Таня разводится с Серёжей. У неё сейчас трудное время.
8 августа 1981
Наконец-то суббота! Вчера Манников довёл меня до слёз. Потом извинялся:
– Надя, извини ради бога.
Покраснел как свекла.
Сегодня звонил Женя, он, оказывается, всю неделю звонил, не мог дозвониться. Может, и Ф.Ф. звонил, не мог дозвониться? Позвоню сама. А что я ему скажу? Что у меня лимон высох? Который его к чаю дожидается.
4 сентября 1981
Много же времени прошло. Ф. Ф. давно вернулся из отпуска. Я не звоню. Тоже скоро в отпуск уйду. Теперь я человек независимый. На работе, кроме любимого электронщика, появился любимый начальник ЭВМ. Почему я его раньше не замечала? Сейчас мы друг другу светимся. Ах, как мне нравится, когда он рядом сидит. Большой. Улыбается. Нравится мне его на «вы» называть. Выговаривать: «Владимир Германович». А он сбивается с «ты» на «вы». Но теперь, наверное, уже чётко знает, что мы с ним на «вы». Девочки, операторы, с ним по-простому. Ещё у нас есть наладчики. Я покривлю душой, если скажу, что мне наш наладчик Паша не нравится. Нравится, только у него какой-то очень тяжёлый взгляд. Но в более тесном кругу, когда праздновали день рождения Тамары, он оказался гораздо приятнее.
Я чувствую себя сейчас вообще (без комплексов) привлекательной. Хотя никого не привлекаю. Говорю Паше:
– Наверное, мы вам очень надоели, и вы не хотите нас видеть (ЭВМ весь день барахлила).
– Нет. Наоборот. Очень хочу.
– Кстати, мы так и не познакомились. Меня зовут Надя.
– А меня Паша.
– Я почему-то так и подумала.
– Почему?
– Вас зовут «П. И. Леонов». Я и прикинула, какое есть имя на буковку П. Ну не Панкрат же. И почему-то не Петя.
13 сентября 1981
Итак, я в отпуске. В заслуженном, заработанном.
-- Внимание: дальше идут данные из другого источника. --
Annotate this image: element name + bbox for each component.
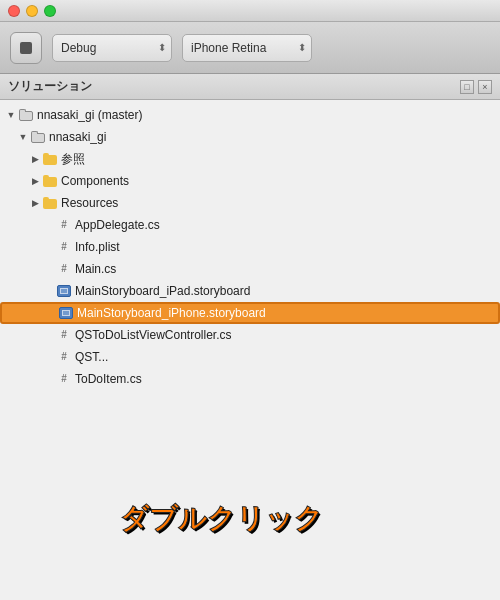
- solution-folder-icon: [18, 107, 34, 123]
- item-label: MainStoryboard_iPad.storyboard: [75, 284, 250, 298]
- scheme-dropdown-wrapper[interactable]: Debug Release ⬍: [52, 34, 172, 62]
- item-label: ToDoItem.cs: [75, 372, 142, 386]
- file-icon: #: [56, 349, 72, 365]
- scheme-select[interactable]: Debug Release: [52, 34, 172, 62]
- folder-icon: [42, 195, 58, 211]
- list-item[interactable]: ▼ nnasaki_gi (master): [0, 104, 500, 126]
- file-icon: #: [56, 371, 72, 387]
- item-label: Resources: [61, 196, 118, 210]
- maximize-button[interactable]: [44, 5, 56, 17]
- panel-header: ソリューション □ ×: [0, 74, 500, 100]
- close-button[interactable]: [8, 5, 20, 17]
- titlebar: [0, 0, 500, 22]
- list-item[interactable]: MainStoryboard_iPad.storyboard: [0, 280, 500, 302]
- list-item[interactable]: # Main.cs: [0, 258, 500, 280]
- folder-icon: [42, 151, 58, 167]
- toggle-arrow-icon: ▶: [28, 176, 42, 186]
- panel-title: ソリューション: [8, 78, 92, 95]
- storyboard-icon: [56, 283, 72, 299]
- item-label: MainStoryboard_iPhone.storyboard: [77, 306, 266, 320]
- device-dropdown-wrapper[interactable]: iPhone Retina iPhone iPad iPad Retina ⬍: [182, 34, 312, 62]
- list-item[interactable]: ▶ Components: [0, 170, 500, 192]
- minimize-button[interactable]: [26, 5, 38, 17]
- list-item[interactable]: # ToDoItem.cs: [0, 368, 500, 390]
- list-item[interactable]: # QST...: [0, 346, 500, 368]
- item-label: 参照: [61, 151, 85, 168]
- item-label: QST...: [75, 350, 108, 364]
- list-item[interactable]: # AppDelegate.cs: [0, 214, 500, 236]
- list-item[interactable]: ▶ 参照: [0, 148, 500, 170]
- item-label: AppDelegate.cs: [75, 218, 160, 232]
- folder-icon: [42, 173, 58, 189]
- toggle-arrow-icon: ▶: [28, 154, 42, 164]
- file-icon: #: [56, 217, 72, 233]
- list-item[interactable]: MainStoryboard_iPhone.storyboard: [0, 302, 500, 324]
- item-label: nnasaki_gi (master): [37, 108, 142, 122]
- toolbar: Debug Release ⬍ iPhone Retina iPhone iPa…: [0, 22, 500, 74]
- stop-button[interactable]: [10, 32, 42, 64]
- panel-controls: □ ×: [460, 80, 492, 94]
- device-select[interactable]: iPhone Retina iPhone iPad iPad Retina: [182, 34, 312, 62]
- project-folder-icon: [30, 129, 46, 145]
- toggle-arrow-icon: ▶: [28, 198, 42, 208]
- item-label: QSToDoListViewController.cs: [75, 328, 232, 342]
- item-label: Main.cs: [75, 262, 116, 276]
- storyboard-icon: [58, 305, 74, 321]
- file-icon: #: [56, 239, 72, 255]
- toggle-arrow-icon: ▼: [16, 132, 30, 142]
- tree-container: ▼ nnasaki_gi (master) ▼ nnasaki_gi: [0, 100, 500, 600]
- item-label: nnasaki_gi: [49, 130, 106, 144]
- item-label: Info.plist: [75, 240, 120, 254]
- list-item[interactable]: # Info.plist: [0, 236, 500, 258]
- item-label: Components: [61, 174, 129, 188]
- stop-icon: [20, 42, 32, 54]
- file-icon: #: [56, 327, 72, 343]
- panel-expand-button[interactable]: □: [460, 80, 474, 94]
- solution-panel: ソリューション □ × ▼ nnasaki_gi (master) ▼: [0, 74, 500, 600]
- panel-close-button[interactable]: ×: [478, 80, 492, 94]
- list-item[interactable]: # QSToDoListViewController.cs: [0, 324, 500, 346]
- file-icon: #: [56, 261, 72, 277]
- toggle-arrow-icon: ▼: [4, 110, 18, 120]
- list-item[interactable]: ▼ nnasaki_gi: [0, 126, 500, 148]
- list-item[interactable]: ▶ Resources: [0, 192, 500, 214]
До свидания, любимый начальник машины, до свидания, любимый оператор Манников, до свидания, любимый наладчик Паша, до свидания, любимый электронщик Николай Филипыч, очень похожий на Ф. Ф. Ой, как подумаю, что целый месяц мне не будет улыбаться начальник машины… грустно становится.
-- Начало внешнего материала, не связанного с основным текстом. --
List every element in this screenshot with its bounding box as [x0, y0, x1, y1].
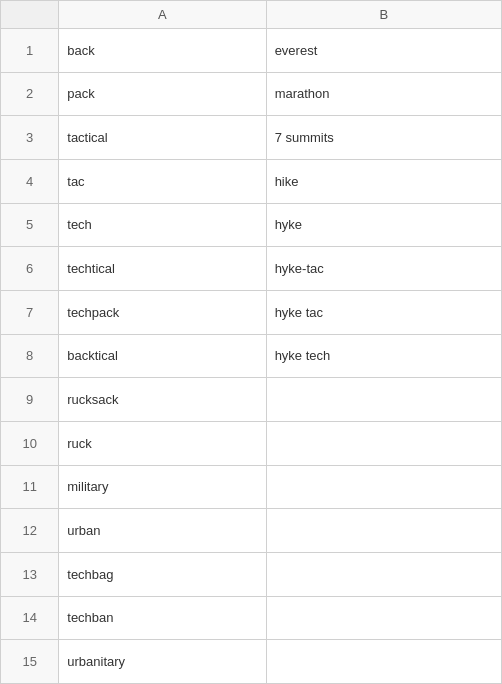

Да, год назад я вышла в жизнь. Как много я узнала. Как много изменилось.
И всё совсем не так, как хотелось бы. Но никакой трагедии в этом нет. Живу без его поддержки. Так ли она мне нужна оказалась? Нет. Только в начале было тяжело. Мне нравится на работе. Люблю ходить на машину. Люблю видеть там высокую фигуру начальника, его большие глаза, которые, наверное, всё-таки подмигивают мне.
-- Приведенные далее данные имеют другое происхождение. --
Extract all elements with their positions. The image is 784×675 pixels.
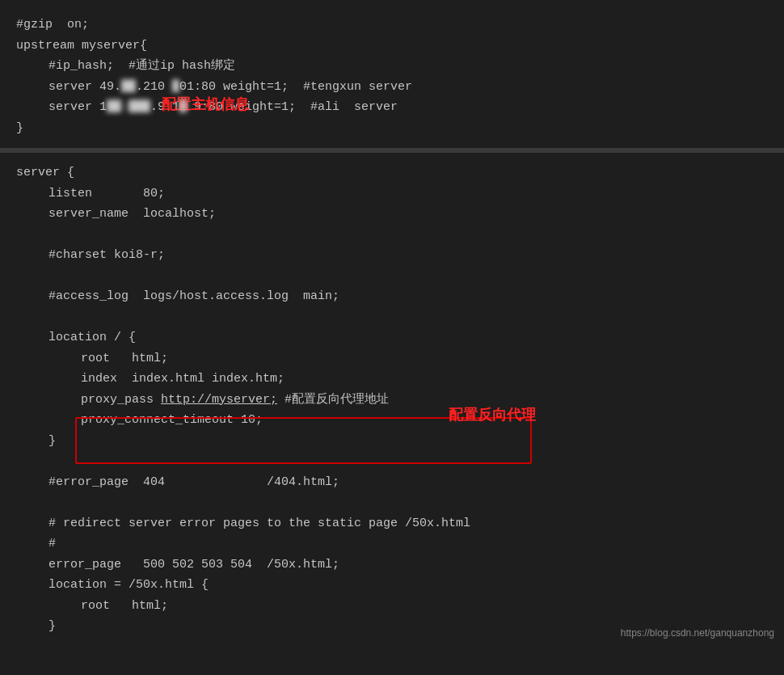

Люблю хмурого Манникова. Не могу сказать, что люблю работу, но люблю бывать на работе, видеть своих сотрудников. Лену Огневу. А уж Владимир Германович – какая лапушка, даже вообразить трудно. И самое главное достоинство мужчин с работы, что это всё сотрудники мои, что быть ничего не может.
3
5 февраля 1982
Завтра мой младший братик Коля и его друг Вова улетают в Москву. Каникулы кончились. Мне очень грустно. Плакать хочется. Но что поделать? Коля пошёл к Васе в общежитие. Мы с Вовой остались вдвоём. Он собирался к родственникам на Вторчермет. И я (!), несмотря на холод (!!!), сказала, что провожу его. Конечно же, у сапога полетел замок, и мы провозились. Я начала нервничать. Человеку надо ехать, я навязалась да ещё и собраться не могу. Он один раз заикнулся, что, пожалуй, поедет. Но потом мы с ним говорили о природе, о погоде. Он описывал, как у них, в его родных украинских краях, красиво. И тут, уже с превосходством, заметил:
– Ты просто нигде не была.
Это я-то? Да я в Киргизии родилась! Да мы с родителями пол-Союза исколесили, сколько городов понастроили!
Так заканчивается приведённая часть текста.